The below diagram shows how all these monitoring and alerting components tie together:

We have covered Prometheus, Prometheus alerting and the AlertManager in greater detail in the Monitoring and Alerting documentation.

Visualization

Now that we have the logging, monitoring, metrics and alerting portions of our observability platform mapped out we need a way to visualize all this data being provided. For that we use Grafana as our default visualization platform in Genestack. Grafana is an open-sourced, feature rich and highly pluggable visualization system that aligns well with Genestack. Prometheus, Alertmanager and even Loki can easily plug right in and integrate with Grafana so that we can build out the visualization layer of our observability platform.

As noted in the Prometheus Alerting documentation we can configure alerts via Prometheus configurations and alert on any metric collected. It's also possible to set up alerting through Grafana, see Grafana's alerting docs for more details.

This comes in handy in the context of Loki and logs. Grafana with the Loki datasource allows us to configure alerts based on logging queries and the information returned. One example in Genestack would be the OVN Claimstorm alerts. Below we can see an example of how this is configured.

As noted above we can also use Loki and Grafana to display logs for our services.
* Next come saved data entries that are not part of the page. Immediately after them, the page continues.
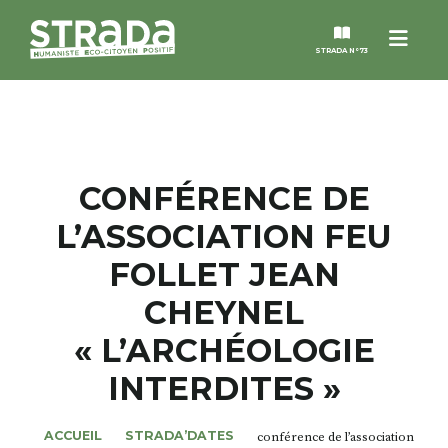
Menu
STRADA N°73
STRADA
MAGAZINES
CONFÉRENCE DE
L’ASSOCIATION FEU
NOS THÈMES
FOLLET JEAN
STRADA’DATES
CHEYNEL
« L’ARCHÉOLOGIE
ALTER STRADA
INTERDITES »
ROSÉE DE MAI
ACCUEIL
STRADA’DATES
conférence de l’association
The following example and image shows what that would look like. An example that we use in our project lookup dashboard that allows us to query the logs for a specific service and project_id would look something like below.
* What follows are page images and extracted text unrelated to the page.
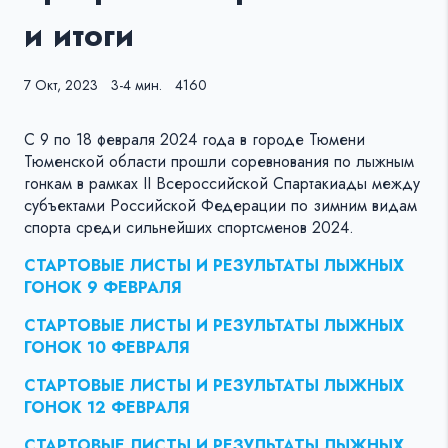
и итоги
7 Окт, 2023
3-4 мин.
4160
С 9 по 18 февраля 2024 года в городе Тюмени
Тюменской области прошли соревнования по лыжным
гонкам в рамках II Всероссийской Спартакиады между
субъектами Российской Федерации по зимним видам
спорта среди сильнейших спортсменов 2024.
СТАРТОВЫЕ ЛИСТЫ И РЕЗУЛЬТАТЫ ЛЫЖНЫХ
ГОНОК 9 ФЕВРАЛЯ
СТАРТОВЫЕ ЛИСТЫ И РЕЗУЛЬТАТЫ ЛЫЖНЫХ
ГОНОК 10 ФЕВРАЛЯ
СТАРТОВЫЕ ЛИСТЫ И РЕЗУЛЬТАТЫ ЛЫЖНЫХ
ГОНОК 12 ФЕВРАЛЯ
СТАРТОВЫЕ ЛИСТЫ И РЕЗУЛЬТАТЫ ЛЫЖНЫХ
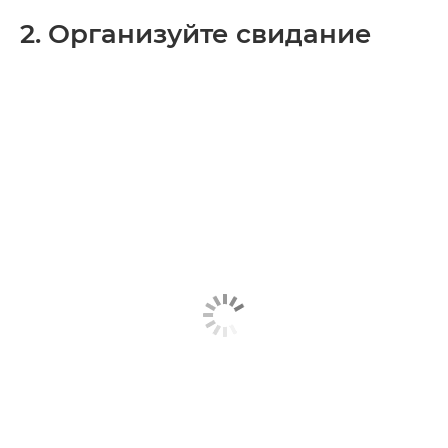
2. Организуйте свидание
Example LokiQL lookup query

{application="$service"} | logfmt | json | line_format "{{ .kubernetes_host}} {{.kubernetes_pod_name}} {{.log}}" |= `$project_id`

For additional information view the Grafana portion of the Monitoring Info documentation.

Datadog

Fluentbit, Loki and Grafana makes for a powerful combination of log collection, aggregation and visualization and while these tools and the related components are the default choice in a Genestack deployment there are other solutions that may better suit your needs. Genestack offers examples and basic configurations to deploy Grafana, Loki, Prometheus, etc... in a self-hosted and self-maintained manner which requires effort and costs to host and maintain the observability platfom and to store the logs. This may not always be desirable and in such case something like Datadog may be preferred to allieviate some of the burdens of hosting these solutions yourself.

Datadog offers many of the features we've discussed in this documentation and much more via agents that you install and configure within your systems.
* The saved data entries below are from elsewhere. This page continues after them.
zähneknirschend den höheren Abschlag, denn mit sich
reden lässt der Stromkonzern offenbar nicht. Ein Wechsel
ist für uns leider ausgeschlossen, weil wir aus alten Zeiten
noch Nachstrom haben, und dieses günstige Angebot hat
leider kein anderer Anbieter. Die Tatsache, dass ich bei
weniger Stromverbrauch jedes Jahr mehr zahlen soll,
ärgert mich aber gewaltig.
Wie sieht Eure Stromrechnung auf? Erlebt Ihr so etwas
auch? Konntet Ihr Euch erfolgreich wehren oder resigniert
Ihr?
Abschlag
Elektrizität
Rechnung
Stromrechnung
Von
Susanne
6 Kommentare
Datadog can work as a replacement or with our existing tools to form a hybrid approach for our observability platform. There are plugins and agents that give you the flexibility you may desire. For example, Fluentbit plugin can act as the log collection service while instead of using the Datadog logging agents. You can also use the Prometheus Datadog plugins to provide additional metrics as you see fit.

An example of installing Datadog in Rackspace Flex can be found in the Running Datadog on OpenStack Flex blog post. Integrating Datadog in your Genestack installation is just as simple and can be accommplished by installing various agents to fit your goals. View the Datadog Kubernetes installation instructions for more information.

While Genestack provides a relatively comprehensive set of tooling and instructions for a production grade Kubernetes and OpenStack deployment, Datadog may be the right solution for your needs if you desire a little less hands on solution to your observability platform.